部屋には、こんな内容のメモが残されていたという。

「最後におなかいっぱい食べさせられなくて、ごめんね」

 5月24日、大阪市北区のマンションの一室で、井上充代さん(28)と息子の瑠海(るい)ちゃん(3)が亡くなっているのが発見された。検視結果などによると、今年2月には死亡していたとみられる。部屋の中には食べ物がなく、食塩があるだけで、ガスなどが止められていたことから餓死の可能性もあるとみられている。同じマンションの住民は言う。

「普段から物音もなく静かでした。少し前からすごいハエと異臭。でも、まさか、人が死んでいるなんて」

 井上さんは広島県出身。5、6年前に結婚。その後、瑠海ちゃんを出産し、大阪府守口市で暮らしていた。

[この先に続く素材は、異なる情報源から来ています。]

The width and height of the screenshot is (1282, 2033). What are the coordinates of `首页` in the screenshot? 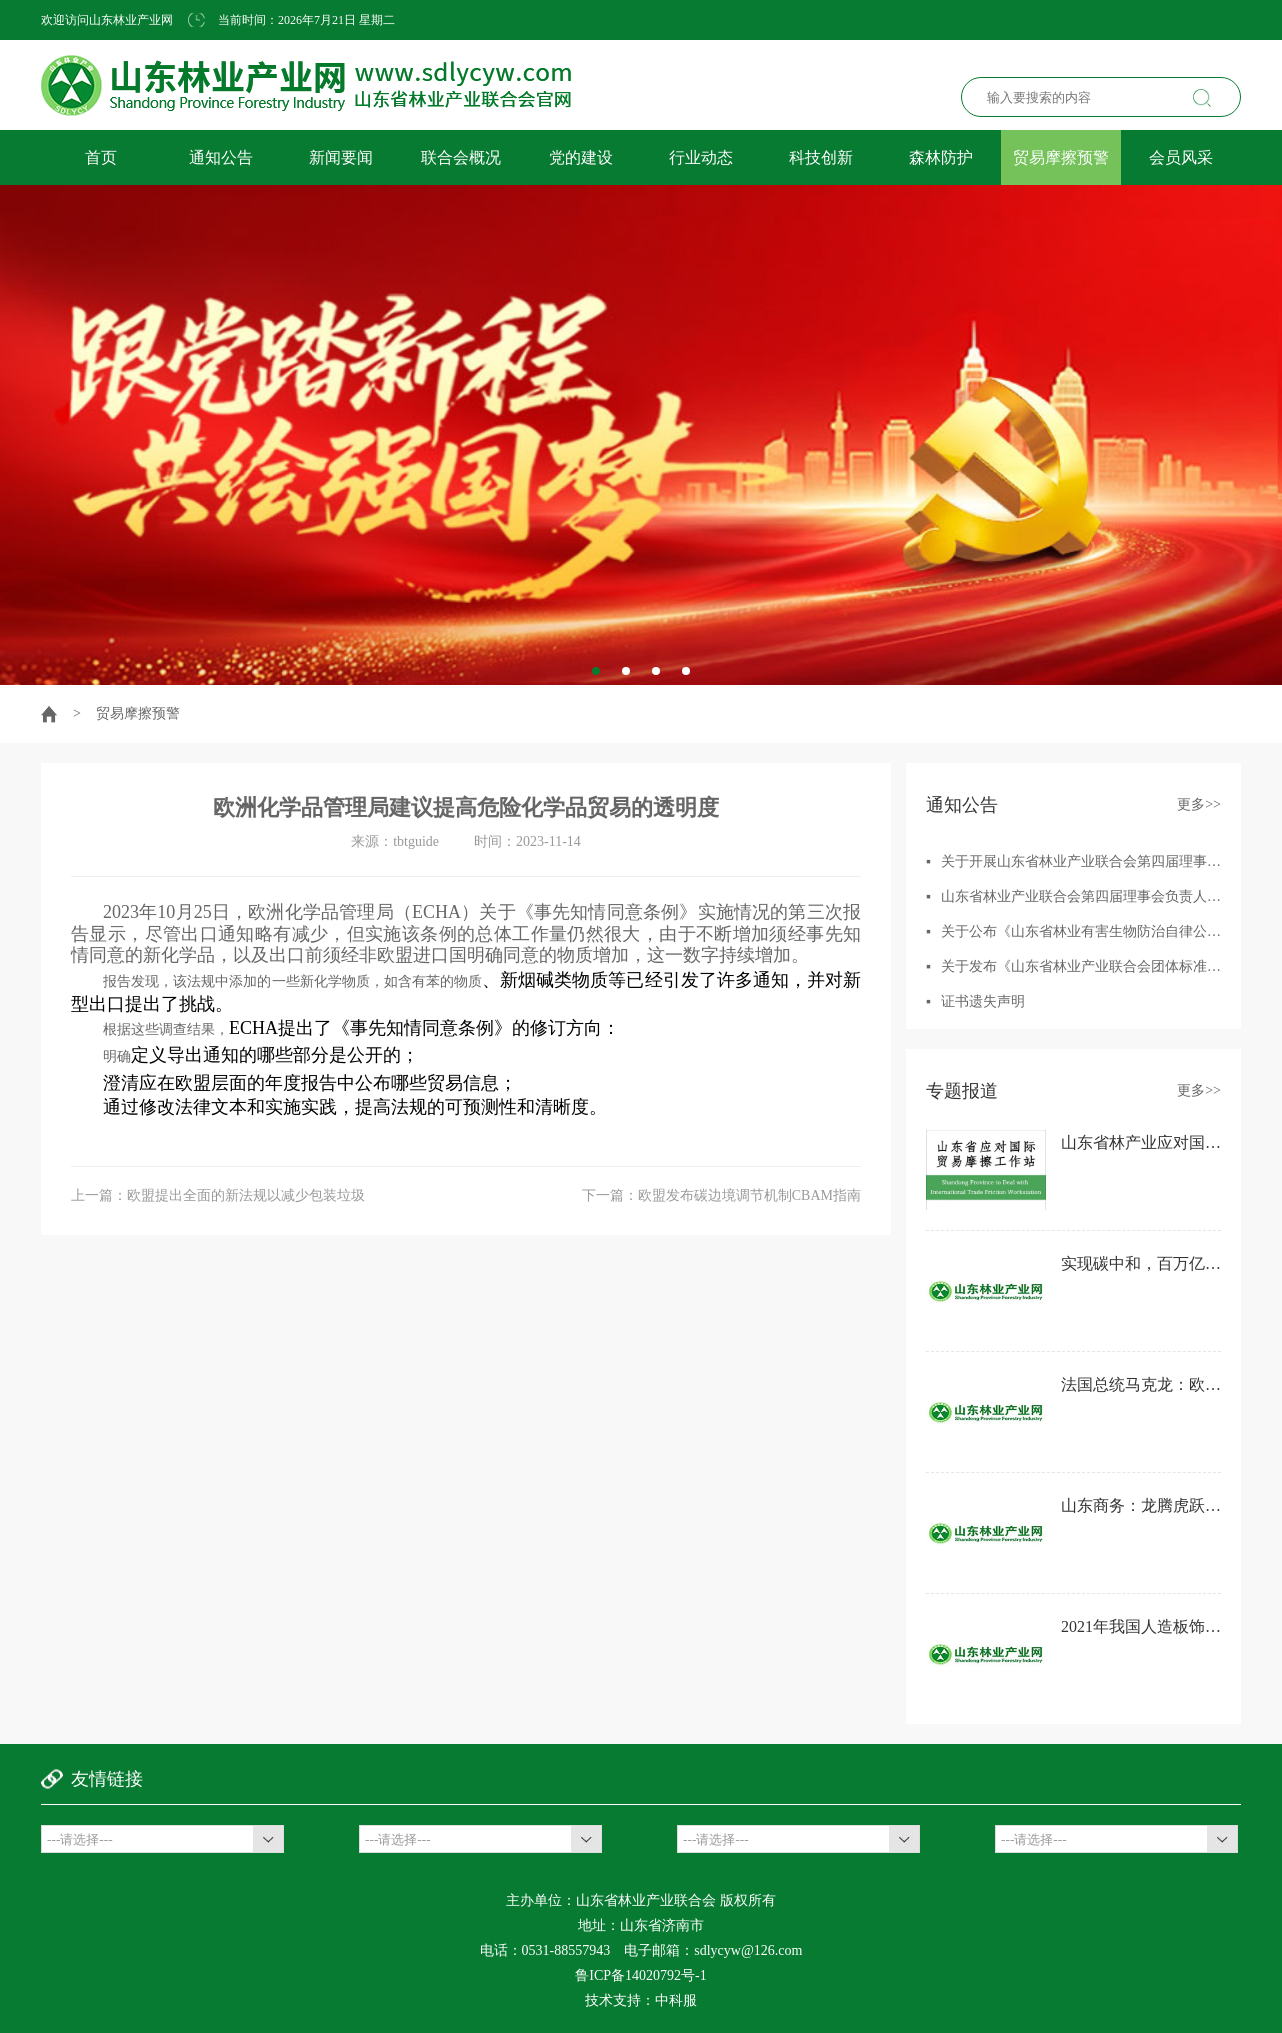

近所の住民によれば、井上さんはレスリングの伊調馨選手に、夫はテニスの錦織圭選手に似ていて、「仲のよさそうな夫婦で、瑠海ちゃんをすごくかわいがっていた。夏はよく花火や水遊びをしていたよ」という。夫のDV(家庭内暴力)が原因で、井上さんが身を隠したという報道もあったが、この住民は、「けんかする声などまったく聞いたことがない」と、否定する。

 ただ、守口市に住んで1年ほどで夫の姿が急に見えなくなった。井上さんは瑠海ちゃんを託児所に預け、大阪・北新地の飲食店で働き始めた。その頃から金銭に困窮し、急激にやせ始めた。店の元同僚は、「だんなさんが四国のパチンコ店で事件を起こし、逮捕されたと聞いた。『収入がなく生活が苦しい』とつらそうにしていた」と話す。夫の姿が見えなくなったのはこの事件のせいと思われる。また前出の近所の住民はこう言う。

 
「だんながいないので生活がきついとこぼしていました。市役所や民生委員に相談したらと言うと、『大丈夫です』と話していました」

 井上さんは守口市役所に一度、相談に訪れている。市役所の担当者も自宅を訪問。しかし井上さんは生活保護の申請をしなかった。昨年10月、夫が突然、自宅に帰ってきた。すると翌日、今度は井上さんが瑠海ちゃんを連れて家を出た。

「そのあと、井上さんの実家から警察に連絡があったらしく、刑事さんが2度ほど自宅に来ていたのを見た。だんなさんも『連絡がとれない』と困惑していました」(前出の近所の住民)

 その約7カ月後、守口市の自宅から電車で20分ほどのマンションで、井上さんは変わり果てた姿で発見された。何があったのか。前出の元同僚はこう話す。

「井上さんを最後に見たのは去年の12月。接客は上手で、お客さんも結構ついて、月に30万~40万円の稼ぎがあった。でもちょっと変わっていて、12月も給料が出ているのに取りに来ない。急に引きこもったり、お金があるのに借金したり、理解しづらいところがあった。ただ稼ぎは十分あったし、あれくらい接客ができればどこでも通用する」

 最期をとげたマンションは、オーナーから無償で借りていたとみられている。

「井上さんは『最初はお金に困っていたが、もう大丈夫』とも話していた。だんなさんがいない間に、新しいボーイフレンドができたようなことも聞いた。だから、だんなさんに連絡先を知らせていなかったのかもしれない」(前出の元同僚)

 奇怪な事件の原因と経緯。謎は深まるばかりだ。